I'm actually so bad. Give the children $\le i$ a red hat and the rest a blue hat. It remains to show inductively that after $n - 1$ moves, all the red hat children are at the right. Each group consists of students with red hats followed by those with blue hats. Redefine the inversion operation to instead simply switch the position of red and blue students, preserving the order between red and blue students. Claim: Whenever a red student is to the left of a before a blue student, the red student must move over one. Proof. Follows immediately as the red and blue student are part of the same group. $\blacksquare$ Label the red students $r_i, \dots r_1$ from left to right. Claim: After $k$ turns, $r_i$ has moved at least $k - i$ turns unless it has reached $n + 1 - i$. Proof. Assume this holds for $r_i$. We prove this holds for $r_{i+1}$. Induct on $k$. Each turn, $r_{i+1}$ moves over unless it is blocked by $r_{i+1}$. If $r_{i+1}$ is at $n + 1 - i$, we are immediately done. Else, $r_{i}$ has moved at least the same amount over as $r_i$, which is $n - i$ as desired. $\blacksquare$ Thus, after $k = n - 1$ moves, $r_i$ has reached $\min\{t_i + n - i, n + 1 - i\} = n + 1 - i$ where $t_i$ is its starting position. The result follows. Additional Thoughts: Some old paper here proves this result, as well showing that $n$ moves are required when even.

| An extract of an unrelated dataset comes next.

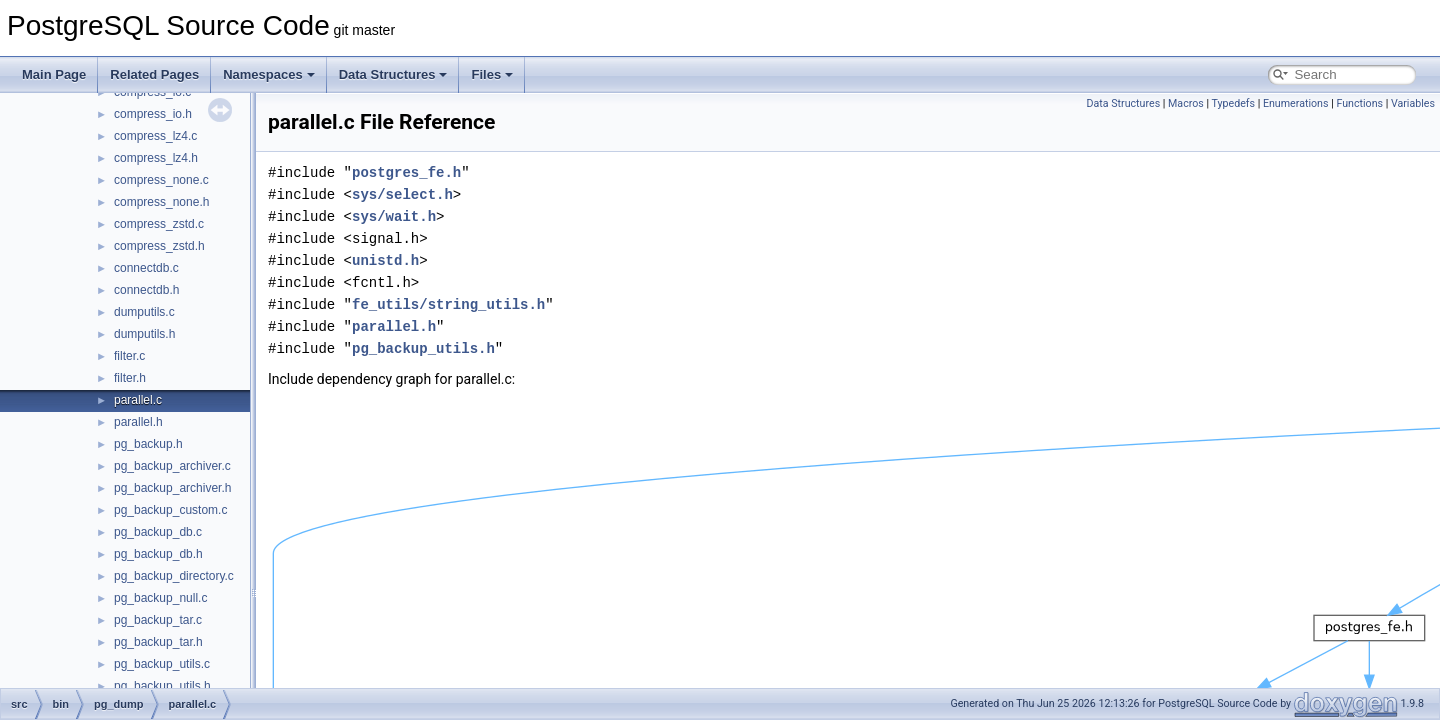 The width and height of the screenshot is (1440, 720). What do you see at coordinates (385, 260) in the screenshot?
I see `unistd.h` at bounding box center [385, 260].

I really liked this, the despair that you feel at beginning is very characteristic of this brand of combinatorics Gall the first $n$, small, and the rest big. The problem is implied by showing that all small end up in the end. Focusing only on the small, and big (ignoring the absolute position), and the $i$-th right leftmost small number, one can show that it will grow slightly bigger than $n' + C$, where $C$ is a constant that is convenient to solve the problem and $n'$ are the current turn we find ourselves in. And we are done $\Box$. Remark: the "solution" (I won't bother into making an actual solution) is almost entirely motivated by looking at the smallest number, and proving that it gets to the end with the obvious property, noticing that this generalizes and that the only thing that matters is the general classification simplifies by lots the problem.